Ведомый Фритци и Франци, я поднимался и спускался по лестницам, шагал по длинным извилистым коридорам и наконец добрался до кабинета, в котором восседал старый пьяница майор Гауслейтер (в любой мало-мальски приличной армии его бы давным-давно выгнали со службы). Мы с ним до этого дня виделись лишь однажды, когда меня привезли в лагерь. Он заметно нервничал. Похоже, в Заксенбурге что-то намечалось; я нисколько не сомневался, что Гауслейтера посвятят в курс дела одним из последних. Он сообщил, что меня освобождают, «из человеколюбия», под поручительство моего кузена майора фон Минкта и отпускают домой на «испытательный срок». Потом посоветовал не ввязываться ни в какие грязные делишки и оказывать всяческое содействие людям, желающим мне исключительно добра. Если же я не послушаюсь совета, идущего от чистого сердца, и снова окажусь в Заксенбурге, меня ожидает иное обращение.

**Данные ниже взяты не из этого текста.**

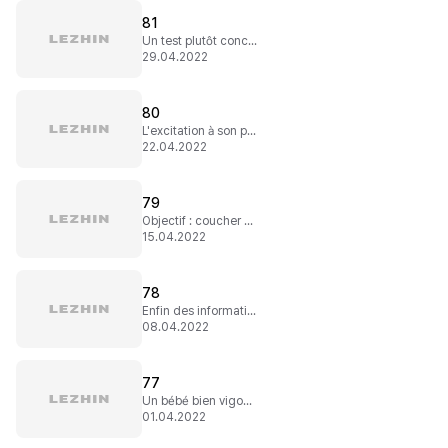
81
Un test plutôt concluant
29.04.2022
80
L'excitation à son paroxysme
22.04.2022
79
Objectif : coucher ensemble !
15.04.2022
78
Enfin des informations !
08.04.2022
77
Un bébé bien vigoureux
01.04.2022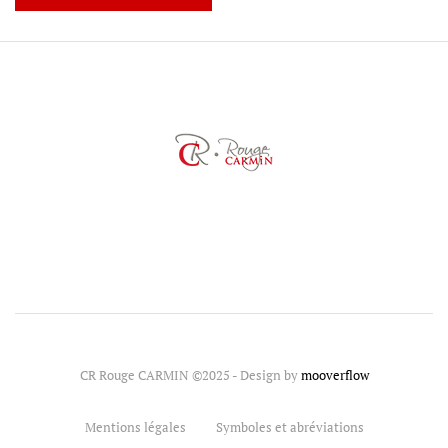
CR Rouge CARMIN ©2025 - Design by
mooverflow
Mentions légales
Symboles et abréviations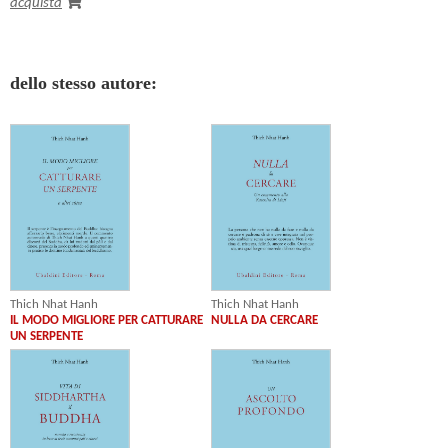
acquista
dello stesso autore:
Thich Nhat Hanh
Thich Nhat Hanh
IL MODO MIGLIORE PER CATTURARE
NULLA DA CERCARE
UN SERPENTE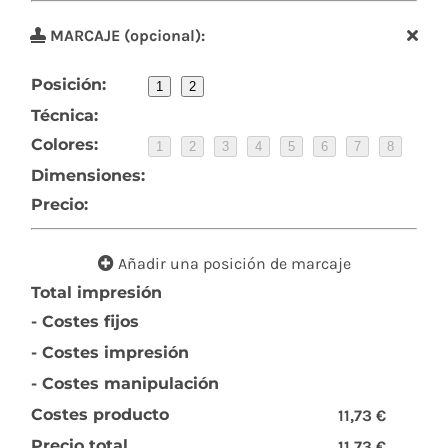
MARCAJE (opcional):
Posición:
1
2
Técnica:
Colores:
1
2
3
4
5
6
7
8
Dimensiones:
Precio:
Añadir una posición de marcaje
Total impresión
- Costes fijos
- Costes impresión
- Costes manipulación
Costes producto
11,73 €
Precio total
11,73 €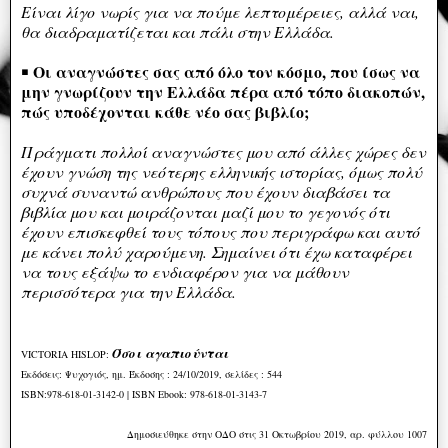
Είναι λίγο νωρίς για να πούμε λεπτομέρειες, αλλά ναι,
θα διαδραματίζεται και πάλι στην Ελλάδα.
Οι αναγνώστες σας από όλο τον κόσμο, που ίσως να
￭
μην γνωρίζουν την Ελλάδα πέρα από τόπο διακοπών,
πώς υποδέχονται κάθε νέο σας βιβλίο;
Πράγματι πολλοί αναγνώστες μου από άλλες χώρες δεν
έχουν γνώση της νεότερης ελληνικής ιστορίας, όμως πολύ
συχνά συναντώ ανθρώπους που έχουν διαβάσει τα
βιβλία μου και μοιράζονται μαζί μου το γεγονός ότι
έχουν επισκεφθεί τους τόπους που περιγράφω και αυτό
με κάνει πολύ χαρούμενη. Σημαίνει ότι έχω καταφέρει
να τους εξάψω το ενδιαφέρον για να μάθουν
περισσότερα για την Ελλάδα.
Όσοι αγαπιούνται
VICTORIA HISLOP:
Εκδόσεις: Ψυχογιός, η
μ. Έκδοσης : 24/10/2019, σ
ελίδες : 544
ISBN:978-618-01-3142-0 |
ISBN Ebook: 978-618-01-3143-7
Δημοσιεύθηκε στην ΟΔΟ στις 31 Οκτωβρίου 2019, αρ. φύλλου 1007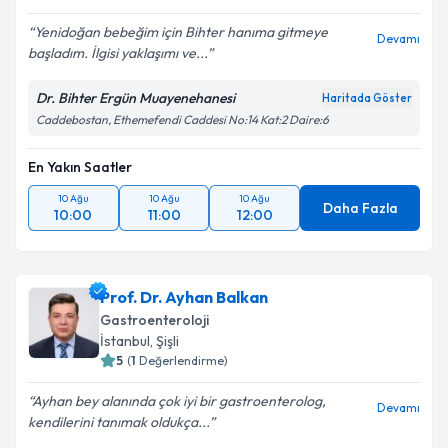
Yenidoğan bebeğim için Bihter hanıma gitmeye
Devamı
başladım. İlgisi yaklaşımı ve...
Dr. Bihter Ergün Muayenehanesi
Haritada Göster
Caddebostan, Ethemefendi Caddesi No:14 Kat:2 Daire:6
En Yakın Saatler
10 Ağu
10 Ağu
10 Ağu
Daha Fazla
10:00
11:00
12:00
Prof. Dr. Ayhan Balkan
Gastroenteroloji
İstanbul
, Şişli
5
(
1
Değerlendirme)
Ayhan bey alanında çok iyi bir gastroenterolog,
Devamı
kendilerini tanımak oldukça...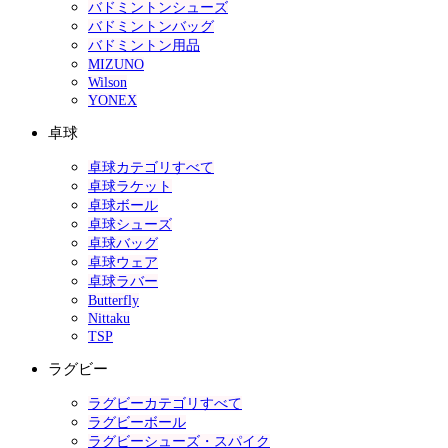
バドミントンシューズ
バドミントンバッグ
バドミントン用品
MIZUNO
Wilson
YONEX
卓球
卓球カテゴリすべて
卓球ラケット
卓球ボール
卓球シューズ
卓球バッグ
卓球ウェア
卓球ラバー
Butterfly
Nittaku
TSP
ラグビー
ラグビーカテゴリすべて
ラグビーボール
ラグビーシューズ・スパイク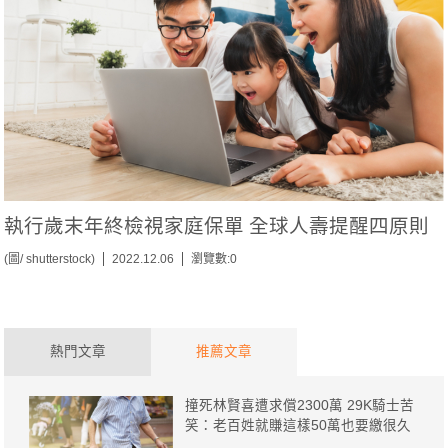
執行歲末年終檢視家庭保單 全球人壽提醒四原則
(圖/ shutterstock)
2022.12.06
瀏覽數:0
熱門文章
推薦文章
撞死林賢喜遭求償2300萬 29K騎士苦
笑：老百姓就賺這樣50萬也要繳很久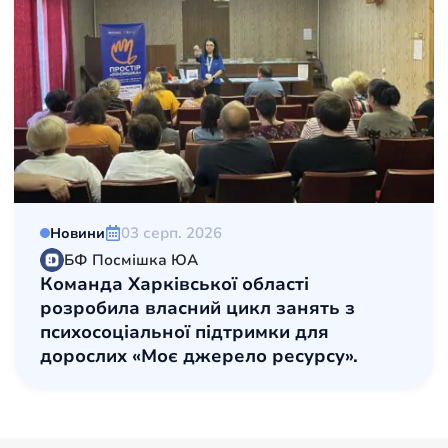
03 серп. 2026
Новини
БФ Посмішка ЮА
Команда Харківської області
розробила власний цикл занять з
психосоціальної підтримки для
дорослих «Моє джерело ресурсу».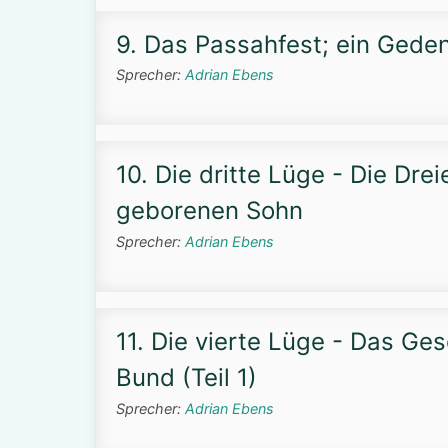
9. Das Passahfest; ein Ged
Sprecher:
Adrian Ebens
10. Die dritte Lüge - Die Dre
geborenen Sohn
Sprecher:
Adrian Ebens
11. Die vierte Lüge - Das Ge
Bund (Teil 1)
Sprecher:
Adrian Ebens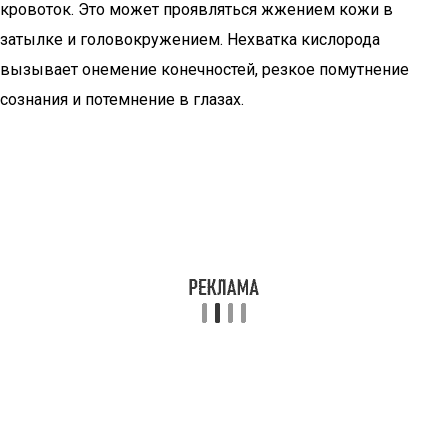
кровоток. Это может проявляться жжением кожи в
затылке и головокружением. Нехватка кислорода
вызывает онемение конечностей, резкое помутнение
сознания и потемнение в глазах.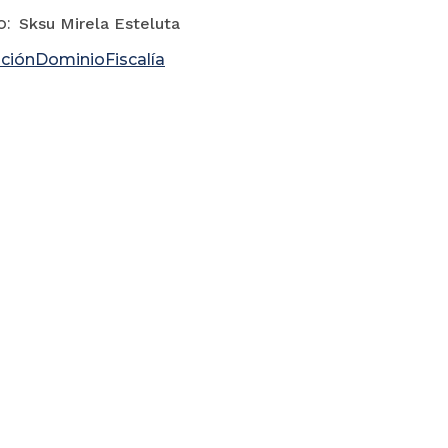
o:
Sksu Mirela Esteluta
nciónDominioFiscalía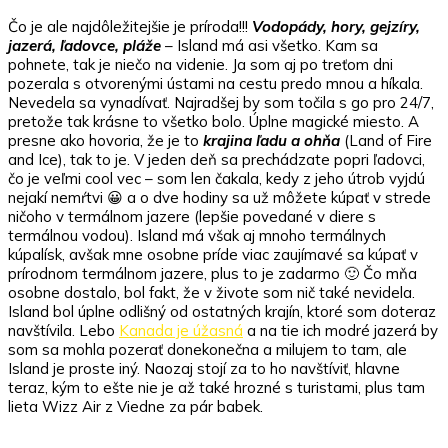
Čo je ale najdôležitejšie je príroda!!!
Vodopády, hory, gejzíry,
jazerá, ľadovce, pláže
– Island má asi všetko. Kam sa
pohnete, tak je niečo na videnie. Ja som aj po treťom dni
pozerala s otvorenými ústami na cestu predo mnou a híkala.
Nevedela sa vynadívať. Najradšej by som točila s go pro 24/7,
pretože tak krásne to všetko bolo. Úplne magické miesto. A
presne ako hovoria, že je to
krajina ľadu a ohňa
(Land of Fire
and Ice), tak to je. V jeden deň sa prechádzate popri ľadovci,
čo je veľmi cool vec – som len čakala, kedy z jeho útrob vyjdú
nejakí nemŕtvi 😀 a o dve hodiny sa už môžete kúpať v strede
ničoho v termálnom jazere (lepšie povedané v diere s
termálnou vodou). Island má však aj mnoho termálnych
kúpalísk, avšak mne osobne príde viac zaujímavé sa kúpať v
prírodnom termálnom jazere, plus to je zadarmo 🙂 Čo mňa
osobne dostalo, bol fakt, že v živote som nič také nevidela.
Island bol úplne odlišný od ostatných krajín, ktoré som doteraz
navštívila. Lebo
Kanada je úžasná
a na tie ich modré jazerá by
som sa mohla pozerať donekonečna a milujem to tam, ale
Island je proste iný. Naozaj stojí za to ho navštíviť, hlavne
teraz, kým to ešte nie je až také hrozné s turistami, plus tam
lieta Wizz Air z Viedne za pár babek.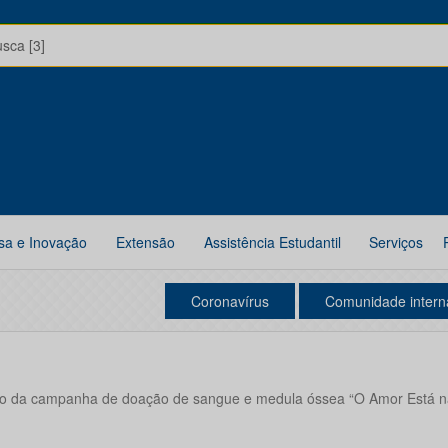
usca [3]
sa e Inovação
Extensão
Assistência Estudantil
Serviços
Coronavírus
Comunidade intern
ão da campanha de doação de sangue e medula óssea “O Amor Está n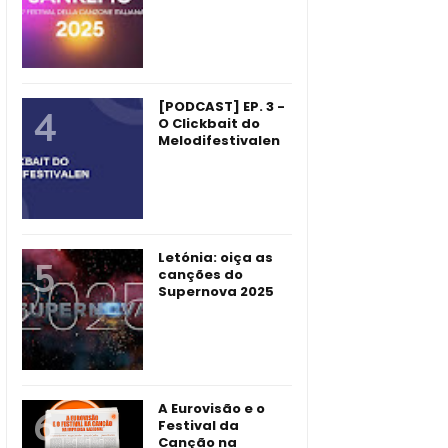
[PODCAST] EP. 3 -
O Clickbait do
Melodifestivalen
Letónia: oiça as
canções do
Supernova 2025
A Eurovisão e o
Festival da
Canção na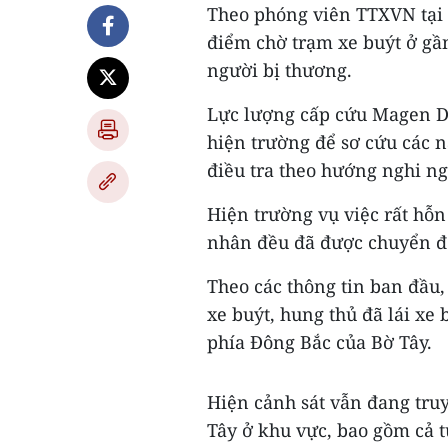
Theo phóng viên TTXVN tại I
điểm chờ trạm xe buýt ở gần
người bị thương.
Lực lượng cấp cứu Magen D
hiện trường để sơ cứu các n
điều tra theo hướng nghi n
Hiện trường vụ việc rất hỗn
nhân đều đã được chuyển đế
Theo các thông tin ban đầu
xe buýt, hung thủ đã lái xe 
phía Đông Bắc của Bờ Tây.
Hiện cảnh sát vẫn đang truy
Tây ở khu vực, bao gồm cả 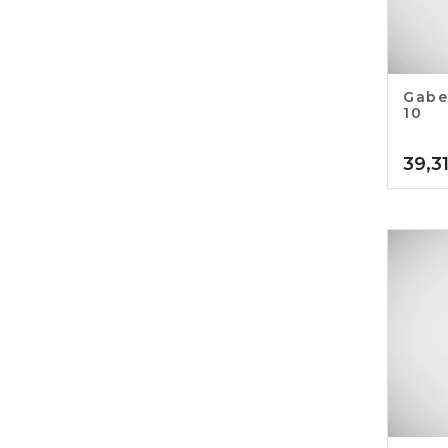
Gabe
10
39,3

Кто-то позаботился привезти мою одежду. Должно быть, сам Гейнор или кто-то из его людей съездил в Бек. Рубашка и костюм сидели на мне как на вешалке – настолько я исхудал; тем не менее я оделся, тщательно застегнулся, завязал шнурки на ботинках, долго возился с галстуком. Мне хотелось предстать перед кузеном в приличном, насколько это возможно, виде.
Фритци и Франци вывели меня во двор, где стояла машина. Около нее нас поджидал Гейнор. Клостерхейм отсутствовал, но сумрачный водитель был тот же самый.
Гейнор вскинул руку в потешном салюте, которые наци позаимствовали из американских фильмов на сюжеты из древнеримской истории, и пожелал мне доброго дня.
Я молча забрался в машину. На моем лице играла улыбка.
Когда мы проехали через замковые ворота и тюрьма осталась позади, Гейнор поинтересовался, чему я улыбаюсь.
– Меня забавляет, как долго, оказывается, взрослые люди могут играть в детские игры. И не испытывать при этом никакого неудобства.
Он пожал плечами.
– Куда проще копировать, чем изобретать свое. А что до детских игр… В конце концов, мир окончательно обезумел, и каждый выживает как умеет.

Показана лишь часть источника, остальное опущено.